Transport Layer Security (TLS) is a cryptographic protocol that allows client-server applications to communicate across a network in a way designed to prevent eavesdropping and tampering.
Website authors should ensure any sensitive communication is done over HTTPS, which makes use of the TLS protocol.
However, hosting and renewing certificates requires a little maintenance. It's often tempting to get lazy about following best practices.
It's important, then, to keep in mind what risks we run if we don't use encrypted communication. Let's look at a real-world example of how hackers can take advantage of unencrypted communication though a man-in-the-middle attack.
Mal is a hacker.

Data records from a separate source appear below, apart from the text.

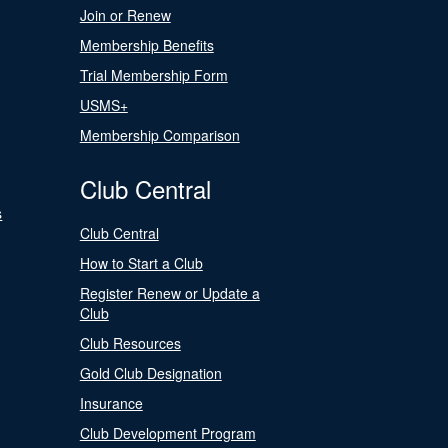
Join or Renew
Membership Benefits
Trial Membership Form
USMS+
Membership Comparison
Club Central
s
Club Central
How to Start a Club
Register Renew or Update a
Club
Club Resources
Gold Club Designation
Insurance
Club Development Program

Today is his day off from hacking, but he enjoys his job so much, he has decided to do some recreational hacking.
Mal takes his laptop to his favorite coffee shop, buys a coffee, and makes himself comfortable.
The cafe has a free Wi-Fi for its caffeine-swilling patrons, so Mal knows a lot of people come here with laptops.
Mal lays his trap by setting up his own Wi-Fi hotspot, with an ambiguous name, hoping to trick people into using it.
His hotspot proxies traffic through to the internet, but he also sets up a network sniffer so he can inspect any traffic as it passes through.
By the time Mal has finished his coffee he has a whole file of hacked data. He disconnects his hotspot and heads out without anyone being any the wiser.
Stan is a customer. He has had a hard day getting pwned at work, and needs a coffee to unwind.
He connects to a likely looking hotspot, not knowing that Mal is watching his every move.
Stan is perfectly safe when he visits sites that implement HTTPS. Everything except the domain of the site is encrypted in the HTTP packets.
However, any time Stan visits a site that doesn't use encryption, Mal can see the conversation. Mal happily starts recording unsecured credentials and other sensitive information.